Change the Download signed ActiveX controls to Prompt
Change the Download unsigned ActiveX controls to Disable
Change the Initialize and script ActiveX controls not marked as safe to Disable
Change the Installation of desktop items to Prompt
Change the Launching programs and files in an IFRAME to Prompt
Change the Navigate sub-frames across different domains to Prompt
When all these settings have been made, click on the OK button
If it prompts you as to whether or not you want to save the settings, press the Yes button.
Next press the Apply button and then the OK to exit the Internet Properties page.

Updates
From time to time, software vendors introduce updates for their products. Sometimes these are to enhance the product, but often they are to repair an exploitable vulnerability. You may like to consider installing Secunia PSI. This is a free application (for home users) that sits in the system tray and alerts you when security updates are available, and where from. Secunia PSI can be downloaded from HERE

#13
Conni Jo

Posted 11 August 2010 - 06:39 PM

New Member

Topic Starter
Member
9 posts

Thank you so much. I feel much more confident about my machine being clean and protected.
Questions:
1. Do I have to manually do anything with WinPatrol and Spyware Blaster or do they just run in the background?
2. How often to I scan with MBAM and run TFC?

#14
azarl

Posted 12 August 2010 - 06:28 AM

GeekU Admin

Community Leader
25,310 posts

Thank you so much.
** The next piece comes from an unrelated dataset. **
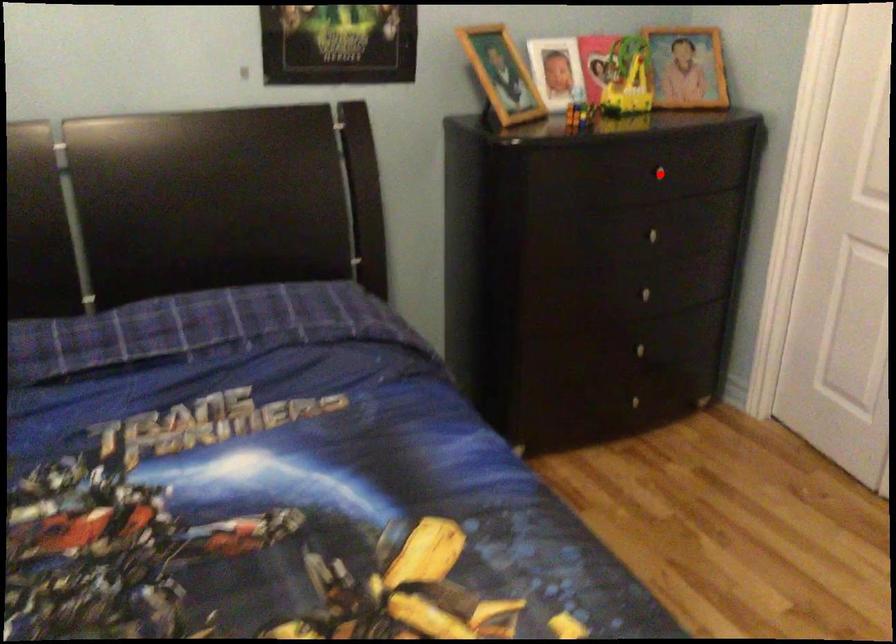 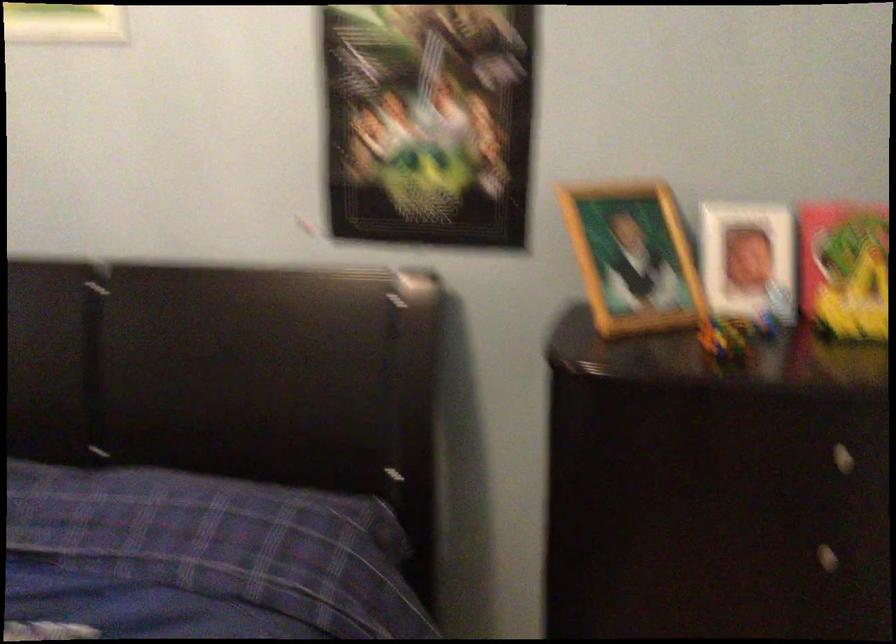 Where in the second image is the point corresponding to the highlighted location from the first image?

(840, 458)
I feel much more confident about my machine being clean and protected.
Questions:
1. Do I have to manually do anything with WinPatrol and Spyware Blaster or do they just run in the background?
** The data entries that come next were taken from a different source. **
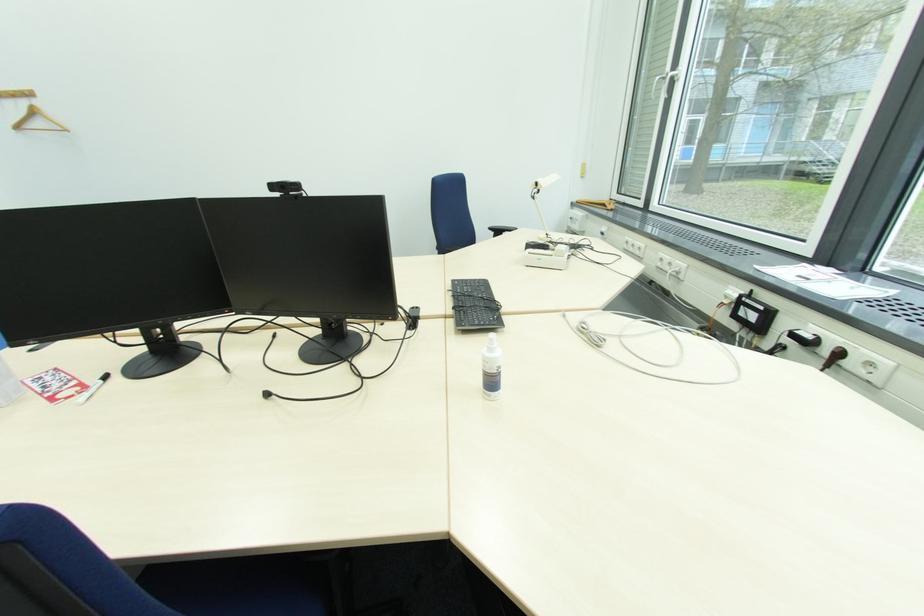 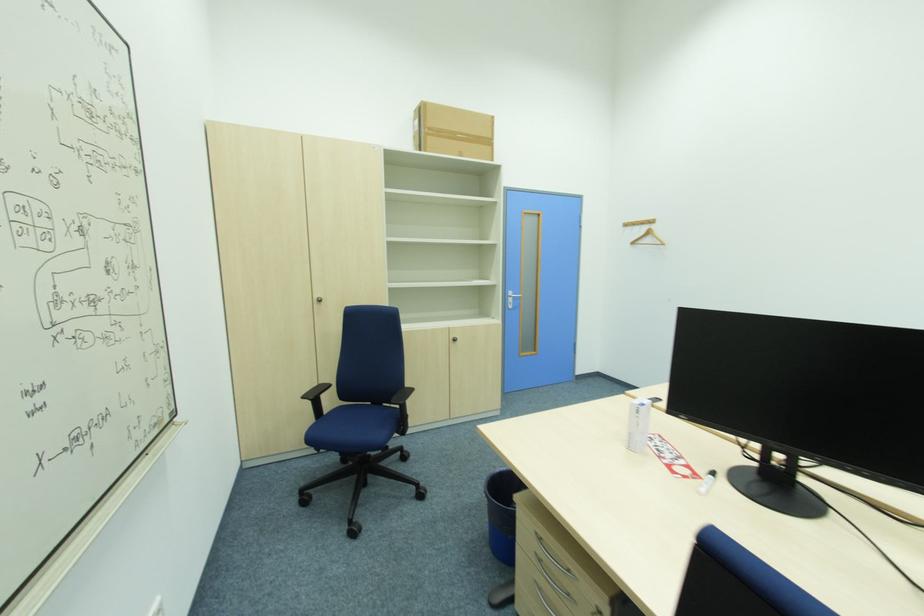 Question: The first image is from the beginning of the video and the second image is from the end. How did the camera likely rotate when shooting the video?

Choices:
 (A) Left
 (B) Right
 (C) Up
 (D) Down

Answer: (A)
They do everything automatically

2. How often to I scan with MBAM and run TFC?

I would do a scan with MBAM fairly regularly, weekly at least. Don't bother with the full scan, just use the quick scan. TFC, probably monthly

#15
azarl

Posted 21 August 2010 - 06:52 AM

GeekU Admin

Community Leader
25,310 posts

Since this issue appears to be resolved ... this Topic has been closed. Glad we could help.

If you're the topic starter, and need this topic reopened, please contact a staff member with the address of the thread.

Everyone else please begin a New Topic.